Chuva
Gotas.
Gotas de chuva caem na janela. Começam lá em cima, a partir de uma nuvem carregada de tantas como essas outras, e caem, simplesmente. Caem, pois não podem evitar, e mesmo se pudessem, não sei se o fariam, mas talvez o fizessem, talvez decidissem se aventurar por outras regiões, outras terras, pois aquelas que iriam cair não lhes convinha, mas como saberiam, se nem ali caído tinham. Talvez, se pudessem pensar em mudar, não, se pelo menos pudessem PENSAR, não veríamos gotas caindo, nem se movendo, veríamos gotas estáticas no ar, sem saber aonde aterrissar. Felizmente, elas não pensam, então não fazem nada mais além de cair.
Gotas deslizam pela superfície lisa do vidro da janela. As primordiais, isto é, aquelas que caíram primeiro a partir das nuvens cheias dessas e mais tantas outras, parecem desbravadores, colonizadores, criando novos caminhos pelos quais as posteriores irão seguir, igualmente, sem sequer pensar em parar para pensar, seguindo aquele caminho já pensado, igualmentemente. Até que, em algum momento, outra gota cairá em um lugar do vidro que não foi tocado, em um espaço limpo, entretanto, só parece estar limpo. Um pouco das gotas que ali próximas aterrissaram, soltaram um pouco do seu ser naquele espaço, que a olho nu parece limpo, novo, mas não se engane, na janela não tem espaço totalmente intocado depois de alguns segundos de chuva.

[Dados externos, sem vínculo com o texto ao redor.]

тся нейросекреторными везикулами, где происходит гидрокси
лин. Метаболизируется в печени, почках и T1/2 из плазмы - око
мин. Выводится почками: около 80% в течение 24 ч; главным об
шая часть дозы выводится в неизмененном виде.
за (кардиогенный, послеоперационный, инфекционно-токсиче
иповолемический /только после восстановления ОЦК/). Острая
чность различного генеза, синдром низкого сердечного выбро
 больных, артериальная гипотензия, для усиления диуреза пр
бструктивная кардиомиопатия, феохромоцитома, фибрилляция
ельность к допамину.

Gotas parecem lágrimas. Lágrimas de uma criança que acabou de cair e machucar o joelho, desamparada e pensando que nunca mais vai andar, gritando por sua mãe e pai que vem logo ajudar. Lágrimas de uma mulher ao parir sua filha, tendo ambos os sentimentos de sofrimento e alegria, pois está ali, dando tudo que tem para soltar uma parte de si nesse mundo encharcado de gotas e regiões que preferia não ir, e ao mesmo tempo, não consegue ficar triste sobre isso, mesmo sabendo todos os horrores que tem nisso. Lágrimas de um idoso ao dizer adeus ao amor de sua vida, que está em uma cama de hospital, só esperando seu momento final, e chora pois não há mais nada para fazer, e mesmo assim, adoraria voltar alguns momentos, só para estar ao lado de quem mais quer ter.

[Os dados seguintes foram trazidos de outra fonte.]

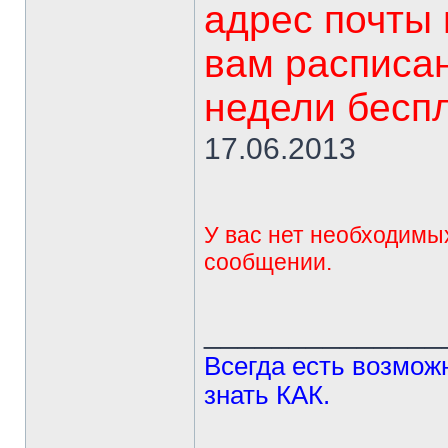
адрес почты
вам расписан
недели беспл
17.06.2013
У вас нет необходимы
сообщении.
______________
Всегда есть возможн
знать КАК.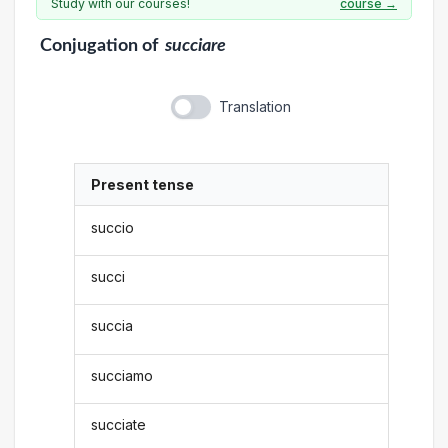
Study with our courses!
course →
Conjugation
of
succiare
Translation
Present tense
succio
succi
succia
succiamo
succiate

Gotas chegam ao fim da janela. Não importa a velocidade que caíram, ou qualidade da janela, ou espaço que aterrissaram. Elas chegam no fim da janela, e, se você parar um momento o que está fazendo, seja estudar para passar naquela prova, seja cozinhar para toda sua família, seja um desenho ou um conto que você faz para o seu bem estar, e simplesmente observar, verá os deuses e crianças e mulheres e idosos chorando, verá a descida de suas lágrimas bem de perto, verá gotas deslizando por uma superfície transparente e tão comum, verá o retrato de toda a tristeza e alegria do mundo, em uma simples janela.
Gotas evaporam, e são recolhidas pelas nuvens, que as acolhem com todo carinho possível. Elas ficam nas nuvens, enquanto são levadas para outro lugar, só para caírem sem saber em qual região vão aterrissar, e tudo, mais uma vez, recomeçar.